[DATASET RECORDS Boundary: Start]

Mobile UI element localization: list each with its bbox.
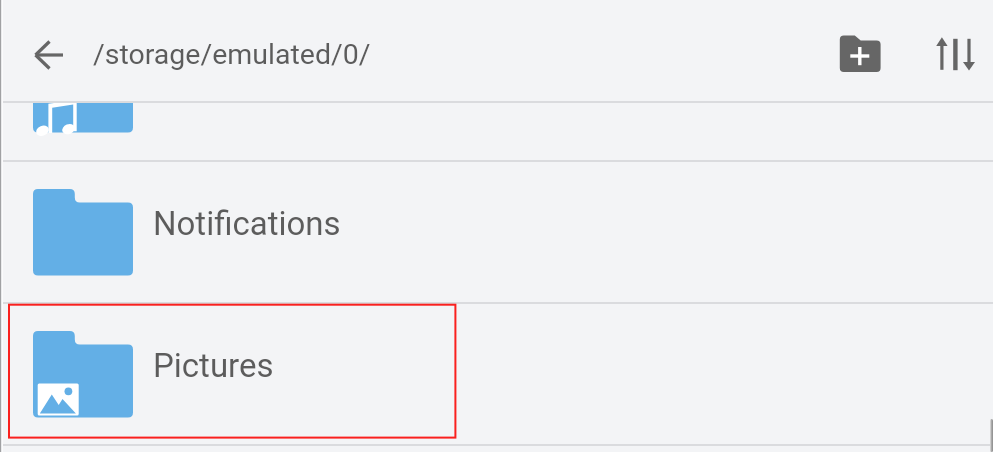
staticText: /storage/emulated/0/ [93,38,371,71]
button[interactable]: Pictures [0,304,993,445]
button[interactable] [0,103,993,161]
staticText: Pictures [153,346,274,385]
staticText: Notifications [153,204,341,243]
button[interactable]: Sort [921,22,981,82]
button[interactable]: Back [22,31,70,79]
button[interactable]: New folder [826,22,895,91]
button[interactable]: Notifications [0,162,993,303]
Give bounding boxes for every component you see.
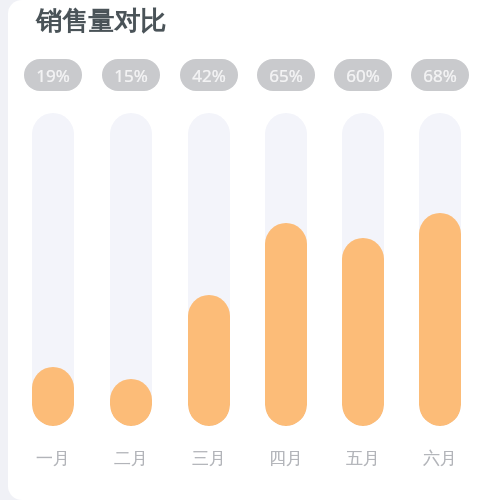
button[interactable] — [188, 113, 230, 426]
button[interactable]: 65% — [257, 59, 315, 91]
staticText: 五月 — [346, 448, 380, 469]
staticText: 19% — [36, 64, 70, 87]
button[interactable]: 60% — [334, 59, 392, 91]
button[interactable]: 19% — [24, 59, 82, 91]
staticText: 65% — [269, 64, 303, 87]
staticText: 15% — [114, 64, 148, 87]
button[interactable]: 68% — [411, 59, 469, 91]
button[interactable] — [32, 113, 74, 426]
button[interactable]: 42% — [180, 59, 238, 91]
button[interactable] — [342, 113, 384, 426]
staticText: 68% — [423, 64, 457, 87]
button[interactable] — [419, 113, 461, 426]
staticText: 42% — [192, 64, 226, 87]
staticText: 销售量对比 — [36, 5, 166, 38]
button[interactable]: 15% — [102, 59, 160, 91]
staticText: 四月 — [269, 448, 303, 469]
button[interactable] — [110, 113, 152, 426]
staticText: 三月 — [192, 448, 226, 469]
button[interactable] — [265, 113, 307, 426]
staticText: 二月 — [114, 448, 148, 469]
staticText: 六月 — [423, 448, 457, 469]
staticText: 60% — [346, 64, 380, 87]
staticText: 一月 — [36, 448, 70, 469]
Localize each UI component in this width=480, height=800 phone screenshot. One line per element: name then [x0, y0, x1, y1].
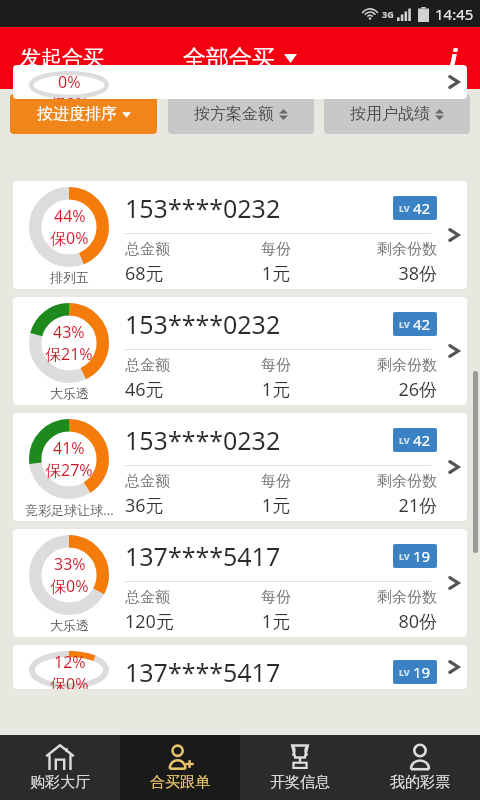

[DATASET RECORDS Boundary: End]

ACTIVITY
Pictures aside, please output the whole listing exactly as it appears above.

WRITTEN ANSWER
Mobile UI element localization: list each with its bbox.
staticText: /storage/emulated/0/ [93,38,371,71]
button[interactable]: Pictures [0,304,993,445]
button[interactable] [0,103,993,161]
staticText: Pictures [153,346,274,385]
staticText: Notifications [153,204,341,243]
button[interactable]: Sort [921,22,981,82]
button[interactable]: Back [22,31,70,79]
button[interactable]: New folder [826,22,895,91]
button[interactable]: Notifications [0,162,993,303]
Give bounding boxes for every component you see.
button[interactable] — [188, 113, 230, 426]
button[interactable]: 65% — [257, 59, 315, 91]
staticText: 五月 — [346, 448, 380, 469]
staticText: 19% — [36, 64, 70, 87]
button[interactable]: 60% — [334, 59, 392, 91]
button[interactable]: 19% — [24, 59, 82, 91]
staticText: 65% — [269, 64, 303, 87]
staticText: 15% — [114, 64, 148, 87]
button[interactable]: 68% — [411, 59, 469, 91]
button[interactable] — [32, 113, 74, 426]
button[interactable]: 42% — [180, 59, 238, 91]
button[interactable] — [342, 113, 384, 426]
staticText: 68% — [423, 64, 457, 87]
button[interactable] — [419, 113, 461, 426]
staticText: 42% — [192, 64, 226, 87]
staticText: 销售量对比 — [36, 5, 166, 38]
button[interactable]: 15% — [102, 59, 160, 91]
staticText: 四月 — [269, 448, 303, 469]
button[interactable] — [110, 113, 152, 426]
staticText: 三月 — [192, 448, 226, 469]
button[interactable] — [265, 113, 307, 426]
staticText: 二月 — [114, 448, 148, 469]
staticText: 六月 — [423, 448, 457, 469]
staticText: 60% — [346, 64, 380, 87]
staticText: 一月 — [36, 448, 70, 469]
Localize each UI component in this width=480, height=800 phone screenshot. One line per element: name then [x0, y0, x1, y1].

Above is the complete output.